Kübalı bir anne ve Arjantinli bir babanın çocuğu olarak Buenos Aires – Arjantin’de dünyaya gelen Cristina Barr ile sanat yaşamı üzerine konuştuk.
Cristina, 2001 yılından beri yaşadığı Paris’e gelmek için Arjantin’i ve İngiliz Edebiyatı öğretmenliği kariyerini terk etti. Zaman zaman esas olarak Latin Amerika toplumlarında hâlâ var olan sosyal ve cinsel konulara meydan okuyan, rahatsız edici tablolar yaratmak için renkli ve güçlü fırça darbeleri kullanıyor.
Resimlerinizde neleri anlatıyorsunuz ve resim yaparken nelerden ilham alıyorsunuz?
İnsanlığın durumuyla, çizdiğim karakterlerin psikolojik derinlikleriyle, onların güçlerini ve aynı zamanda savunmasızlıklarını açığa çıkarmakla ilgileniyorum. Modellerimi ağırlıklı olarak sosyal medyadan seçiyorum. Instagram’da kısacık bir zafer anı için çabalayan insanlar. “Benlik” performansı yaratan insanlar. İzleyicinin, karakterlerimin varlığı ile “rahatsız olmasını” isterim. Öte yandan, izleyicinin “röntgenci” deneyimiyle de ilgileniyorum. Bu yüzden büyük, gerçek boyutlu formatları seçiyorum. Benliklerin yüzleşmesini hedefliyorum.
Resim yapmaya başladığınızda hangi sanat akımlarından etkilendiniz ve şu an kendinizi hangi sanat akımına veya akımlarına yakın hissediyorsunuz?
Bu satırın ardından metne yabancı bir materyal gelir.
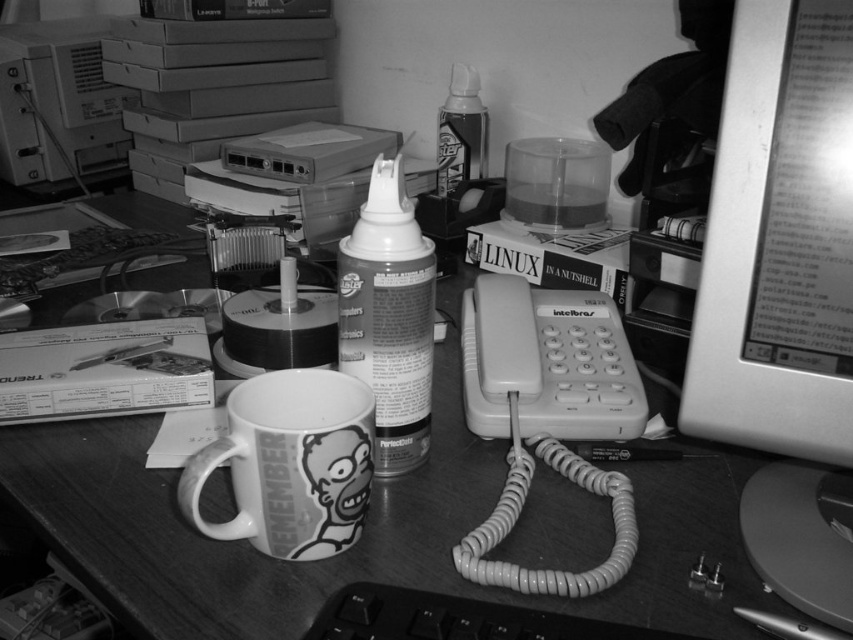 Question: Does white ceramic mug at center lie behind black plastic keyboard at lower center?

Choices:
 (A) no
 (B) yes

Answer: (B)

Question: Which point is closer to the camera?

Choices:
 (A) (403, 262)
 (B) (364, 465)

Answer: (B)

Question: Is white ceramic mug at center wider than satin white spray can at center?

Choices:
 (A) yes
 (B) no

Answer: (A)

Question: Which point is farther to the camera?

Choices:
 (A) metallic silver monitor at right
 (B) black plastic keyboard at lower center
 (C) metallic gray monitor at right

Answer: (A)

Question: Which of the following is the farthest from the observer?

Choices:
 (A) matte plastic desktop computer at upper left
 (B) metallic gray monitor at right

Answer: (A)

Question: Is white ceramic mug at center closer to the viewer compared to satin white spray can at center?

Choices:
 (A) yes
 (B) no

Answer: (A) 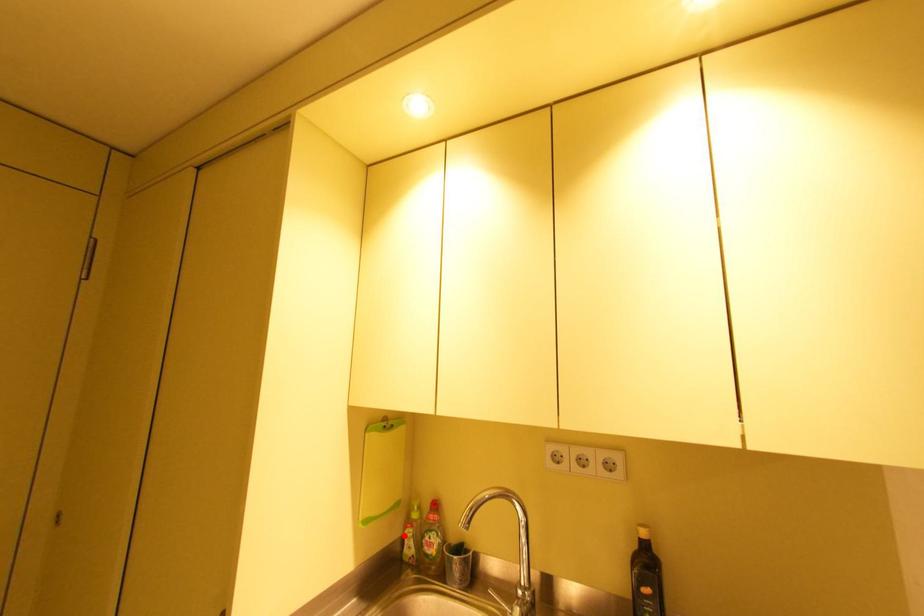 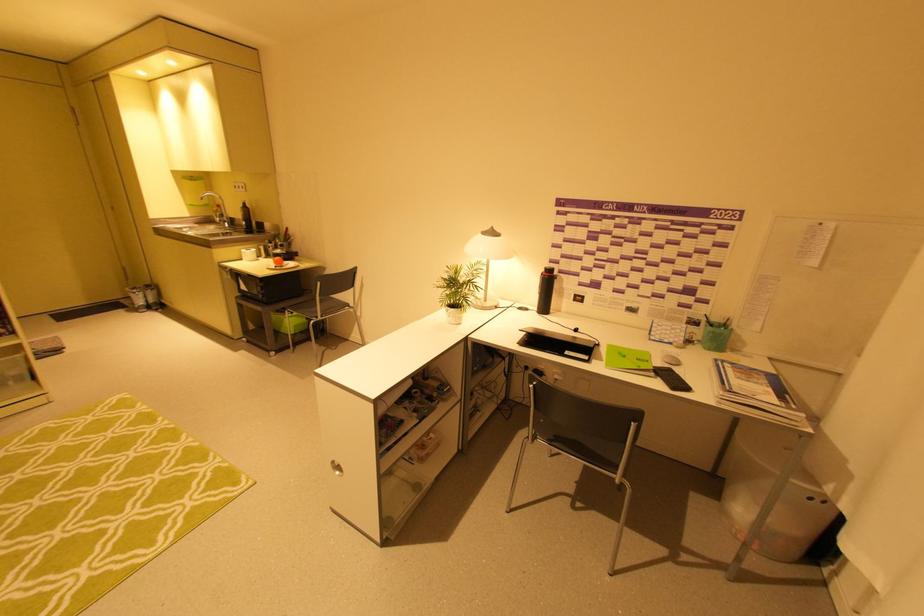 Question: I am providing you with two images of the same scene from different viewpoints. Given a red point in image1, look at the same physical point in image2. Is it:

Choices:
 (A) Closer to the viewpoint
 (B) Farther from the viewpoint

Answer: (A) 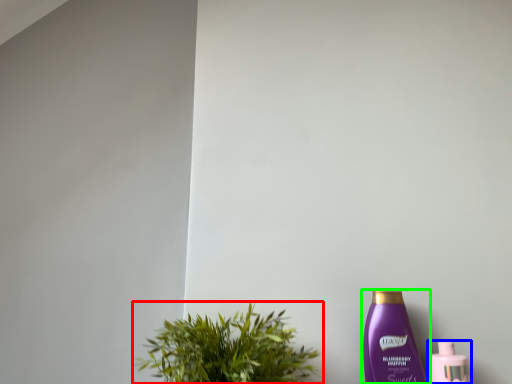 Question: Which is nearer to the houseplant (highlighted by a red box)? bottle (highlighted by a blue box) or bottle (highlighted by a green box).

Choices:
 (A) bottle
 (B) bottle

Answer: (B) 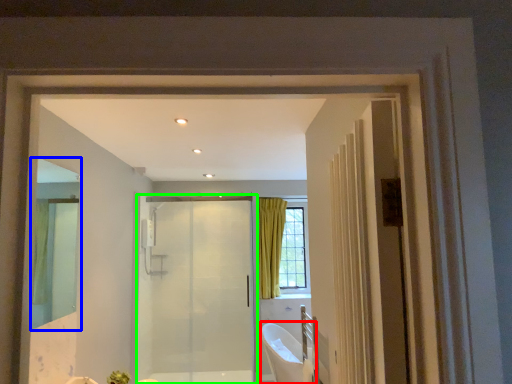 Question: Which is farther away from bath (highlighted by a red box)? mirror (highlighted by a blue box) or door (highlighted by a green box)?

Choices:
 (A) mirror
 (B) door

Answer: (A) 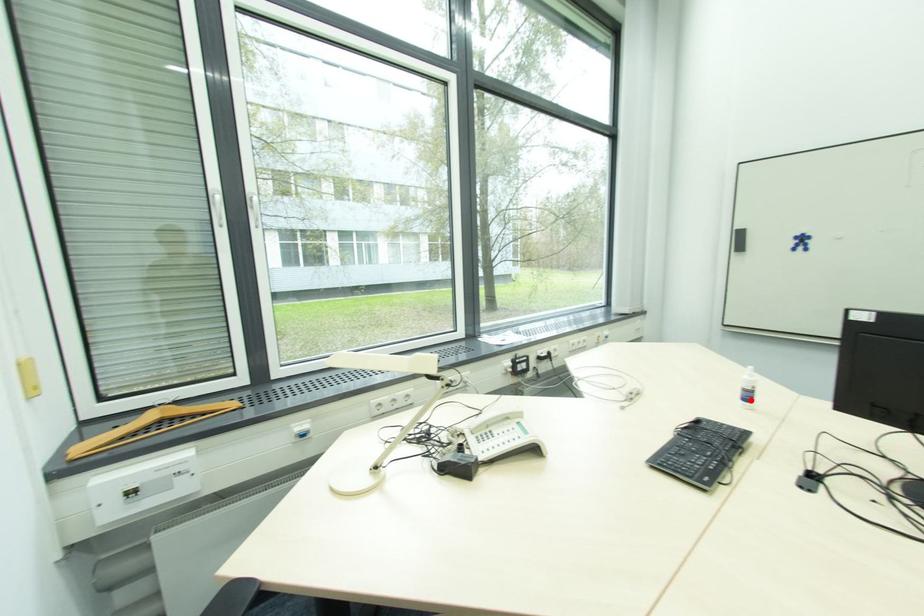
Resim yapmaya başladığımda, Amerikalı Richard Diebenkorn’dan, özellikle de daha sonra Bay Area figüratif hareketi olarak bilinen figüratif döneminden derinden etkilendim. Ama sonra daha radikal bir figürasyona ihtiyacım olduğunu hissettim. Tam o anda Alice Neel’in çalışmalarına rastladım ve bu şekilde resim yapmam gerektiğini fark ettim. Bugünlerde Marlene Dumas, Jenny Saville ve Jennifer Packer gibi farklı üsluplara sahip birçok kadın figüratif ressama hayranım.
Resim dışında neler yapıyorsunuz ve gerçekleştirmeyi planladığınız projeleriniz var mı?
Şu anda Arjantin, Buenos Aires’te ve İspanya Barselona’da 2023 için sergi hazırlığında olan tam zamanlı bir sanatçıyım.